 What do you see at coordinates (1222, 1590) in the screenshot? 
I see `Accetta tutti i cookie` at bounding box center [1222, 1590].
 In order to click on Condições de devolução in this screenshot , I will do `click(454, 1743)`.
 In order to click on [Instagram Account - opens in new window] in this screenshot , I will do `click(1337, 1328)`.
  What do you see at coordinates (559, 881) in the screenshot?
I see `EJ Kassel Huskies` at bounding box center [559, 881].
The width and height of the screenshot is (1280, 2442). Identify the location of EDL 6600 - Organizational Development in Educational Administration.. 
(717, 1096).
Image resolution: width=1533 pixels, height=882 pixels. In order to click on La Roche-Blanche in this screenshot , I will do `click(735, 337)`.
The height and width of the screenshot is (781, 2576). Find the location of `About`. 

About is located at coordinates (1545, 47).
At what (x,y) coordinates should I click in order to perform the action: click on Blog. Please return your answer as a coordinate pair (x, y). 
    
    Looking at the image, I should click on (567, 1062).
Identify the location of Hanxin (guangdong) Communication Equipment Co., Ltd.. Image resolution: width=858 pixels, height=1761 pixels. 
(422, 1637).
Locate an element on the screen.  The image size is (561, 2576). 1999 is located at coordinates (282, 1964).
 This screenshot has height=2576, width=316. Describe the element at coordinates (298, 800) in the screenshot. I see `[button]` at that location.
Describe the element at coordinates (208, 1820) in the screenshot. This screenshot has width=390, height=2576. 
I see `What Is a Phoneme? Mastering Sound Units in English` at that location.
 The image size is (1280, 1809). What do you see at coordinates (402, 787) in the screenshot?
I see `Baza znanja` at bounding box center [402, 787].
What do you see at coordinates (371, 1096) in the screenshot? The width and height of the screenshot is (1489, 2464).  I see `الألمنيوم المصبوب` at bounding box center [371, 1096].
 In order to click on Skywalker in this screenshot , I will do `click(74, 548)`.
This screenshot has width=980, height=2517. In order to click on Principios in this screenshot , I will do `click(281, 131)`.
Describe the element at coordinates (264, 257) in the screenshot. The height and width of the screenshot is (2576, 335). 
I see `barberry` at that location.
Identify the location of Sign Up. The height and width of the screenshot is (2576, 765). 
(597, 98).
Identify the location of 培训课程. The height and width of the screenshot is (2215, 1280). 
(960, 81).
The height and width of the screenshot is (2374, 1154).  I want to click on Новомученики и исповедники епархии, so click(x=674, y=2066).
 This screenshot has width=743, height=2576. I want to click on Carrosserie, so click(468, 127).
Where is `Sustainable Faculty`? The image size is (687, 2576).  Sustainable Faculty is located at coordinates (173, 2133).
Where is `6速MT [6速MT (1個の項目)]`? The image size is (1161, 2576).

+++++

EXERCISE PROMPT: Print exactly, and only, the lines running from the one that contains "What do you see at coordinates (371, 1096)" to the last line of the records above.

EXERCISE RESPONSE:
What do you see at coordinates (371, 1096) in the screenshot? The width and height of the screenshot is (1489, 2464).  I see `الألمنيوم المصبوب` at bounding box center [371, 1096].
 In order to click on Skywalker in this screenshot , I will do `click(74, 548)`.
This screenshot has width=980, height=2517. In order to click on Principios in this screenshot , I will do `click(281, 131)`.
Describe the element at coordinates (264, 257) in the screenshot. The height and width of the screenshot is (2576, 335). 
I see `barberry` at that location.
Identify the location of Sign Up. The height and width of the screenshot is (2576, 765). 
(597, 98).
Identify the location of 培训课程. The height and width of the screenshot is (2215, 1280). 
(960, 81).
The height and width of the screenshot is (2374, 1154).  I want to click on Новомученики и исповедники епархии, so click(x=674, y=2066).
 This screenshot has width=743, height=2576. I want to click on Carrosserie, so click(468, 127).
Where is `Sustainable Faculty`? The image size is (687, 2576).  Sustainable Faculty is located at coordinates (173, 2133).
Where is `6速MT [6速MT (1個の項目)]`? The image size is (1161, 2576).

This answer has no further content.